I thought my little book was pretty well complete and asked my daughter to proof it.
She felt the handwriting font was wrong in the main text, except on the cover. (only a few hours to re-do that one) but then…don’t you just hate it when people pick up on stuff that you thought needed changing but hoped they would think it didn’t – she said the letters were quite big and this made the page crowded. Point taken!
This was because I had decided to limit myself to a balsa pen 9mm for the main lettering, then add in a Speedball C-0 5mm nib and Brause #3 nib for smaller letters. I tried cutting a narrower balsa pen and yes, it worked. So I resized and repositioned all the letters. Just doing this took several hours because all the little arrows and to be thickened up and re-sized and I could fit more than three letters on each page. So I ended up with an extra page. So now I had to do an extra piece of calligraphy.
Many many years ago I had started a book for children and the publishers weren’t interested – this was before digital self-publishing began. But I had been given verbal permission by Gus Ferguson so use a few lines from Snail Morning. So I wrote it out for the final piece, but suddenly realised that verbal permission twenty years ago does not count! And this book has to be printed NEXT WEEK! Bev (who often comments) helped me locate Gus and I emailed him and guess what, three days later I had a lovely gracious “Yes of course you may use the poem”. Hey-ho.
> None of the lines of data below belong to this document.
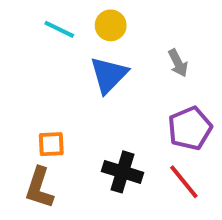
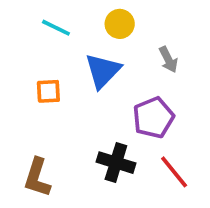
yellow circle: (111, 25) -> (120, 24), moved
purple pentagon: (190, 128) -> (153, 118), moved
orange square: (51, 144) -> (48, 91), moved

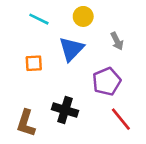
black cross: (116, 163) -> (65, 110), moved

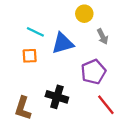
yellow circle: (83, 16) -> (84, 14), moved
cyan line: (39, 19) -> (35, 32), moved
blue triangle: (71, 49) -> (63, 43), turned 30

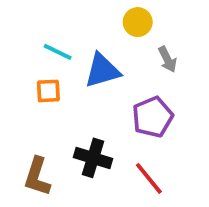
red line: (106, 105) -> (149, 178), moved

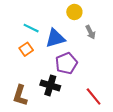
orange square: (48, 91) -> (26, 49), turned -32
purple pentagon: (153, 117) -> (66, 63), moved
red line: (149, 178) -> (94, 97), moved

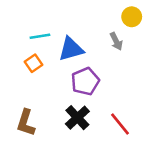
yellow circle: (74, 12) -> (132, 17), moved
cyan line: (31, 28) -> (40, 36), turned -35
black cross: (50, 85) -> (77, 118), moved, turned 30

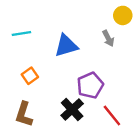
cyan line: (40, 36) -> (21, 34), moved
orange square: (34, 63) -> (30, 76), moved
purple pentagon: (85, 81) -> (90, 85), moved

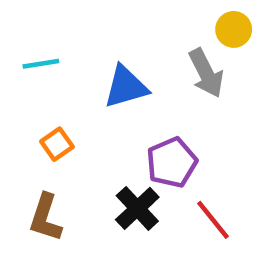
gray arrow: (108, 38) -> (206, 73), size x1.5

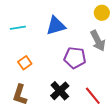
gray arrow: (206, 73) -> (98, 41), moved
blue triangle: (126, 87) -> (56, 26), moved
purple pentagon: (172, 163) -> (75, 58), moved, turned 30

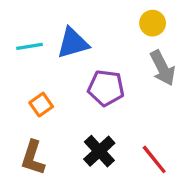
yellow circle: (102, 13) -> (153, 23), moved
blue triangle: (56, 26) -> (73, 43), moved
purple pentagon: (75, 58) -> (106, 88), moved

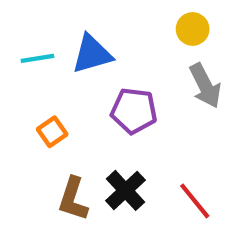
brown L-shape: (33, 158) -> (73, 199), moved

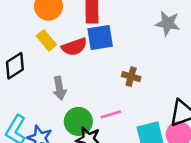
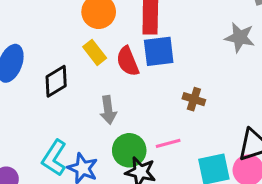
red semicircle: (74, 47) -> (128, 61), turned 85

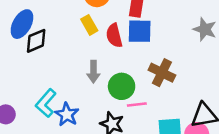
black diamond: (56, 81) -> (36, 41), moved
brown cross: (194, 99) -> (162, 73), size x1.5
green circle: (129, 150) -> (122, 86), moved

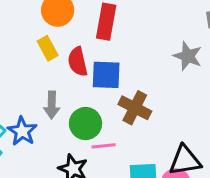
blue square: (140, 31) -> (106, 75), moved
blue star: (67, 115) -> (22, 131), moved

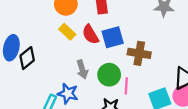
pink line: (104, 146) -> (126, 86), turned -63

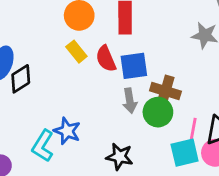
gray arrow: (82, 69) -> (130, 101), moved
green circle: (109, 75) -> (158, 112), moved
pink line: (126, 86) -> (193, 129), moved

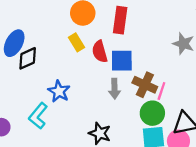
green circle: (158, 112) -> (152, 113), moved
pink line: (193, 129) -> (161, 91), moved
blue star: (67, 131) -> (59, 91), moved

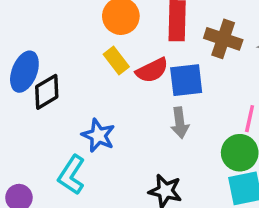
red semicircle: (100, 52) -> (152, 70), turned -95
brown cross: (145, 85) -> (223, 39), moved

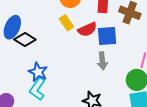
black diamond: (47, 92) -> (25, 40), turned 60
blue star: (98, 135) -> (38, 72), moved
Gus is a wonderful South African poet and cartoonist, and a very generous man, as you now know”. He used to live quite near me in Cape Town and has written many hilarious poems about snails. I liked the one about the snail stripper at a nightclub called the Mollusc Slipper Club ”And slips from underneath her shell: a hyper naked Jezebel” when the cynic said “She’s nothing but a common slug” Well not quite suitable for a child’s book on Uncials, so I did this piece from O Snaily’s Birthday:
And the book is still almost finished – again!